→ **What you should do**
From the line with "e Sinking bell tower" through the line with "#BloodyKids", repeat the entries verbatim, both end lines included, and add nothing.

→ **Dataset records**
····················

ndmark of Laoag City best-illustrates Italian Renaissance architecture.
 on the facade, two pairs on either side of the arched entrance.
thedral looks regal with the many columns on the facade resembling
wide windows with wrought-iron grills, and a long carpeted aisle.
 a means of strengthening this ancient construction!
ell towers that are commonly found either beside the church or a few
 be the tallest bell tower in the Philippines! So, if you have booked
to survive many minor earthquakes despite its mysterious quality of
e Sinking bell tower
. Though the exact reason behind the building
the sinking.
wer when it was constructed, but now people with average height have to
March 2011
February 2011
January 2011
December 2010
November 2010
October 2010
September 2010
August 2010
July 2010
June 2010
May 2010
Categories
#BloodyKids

····················

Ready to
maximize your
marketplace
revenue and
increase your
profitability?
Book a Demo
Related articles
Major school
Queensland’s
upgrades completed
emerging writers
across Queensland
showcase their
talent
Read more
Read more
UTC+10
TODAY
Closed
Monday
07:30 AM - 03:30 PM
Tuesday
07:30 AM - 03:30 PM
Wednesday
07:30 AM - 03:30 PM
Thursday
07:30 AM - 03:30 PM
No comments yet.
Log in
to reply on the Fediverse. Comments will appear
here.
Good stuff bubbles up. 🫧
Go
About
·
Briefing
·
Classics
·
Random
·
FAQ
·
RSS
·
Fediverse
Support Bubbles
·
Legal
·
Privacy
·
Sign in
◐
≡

····················

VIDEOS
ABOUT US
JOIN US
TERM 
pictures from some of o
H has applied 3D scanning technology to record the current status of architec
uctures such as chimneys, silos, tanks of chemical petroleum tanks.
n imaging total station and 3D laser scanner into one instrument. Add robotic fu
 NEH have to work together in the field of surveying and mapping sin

····················

→ **Exercise response**
e Sinking bell tower
. Though the exact reason behind the building
the sinking.
wer when it was constructed, but now people with average height have to
March 2011
February 2011
January 2011
December 2010
November 2010
October 2010
September 2010
August 2010
July 2010
June 2010
May 2010
Categories
#BloodyKids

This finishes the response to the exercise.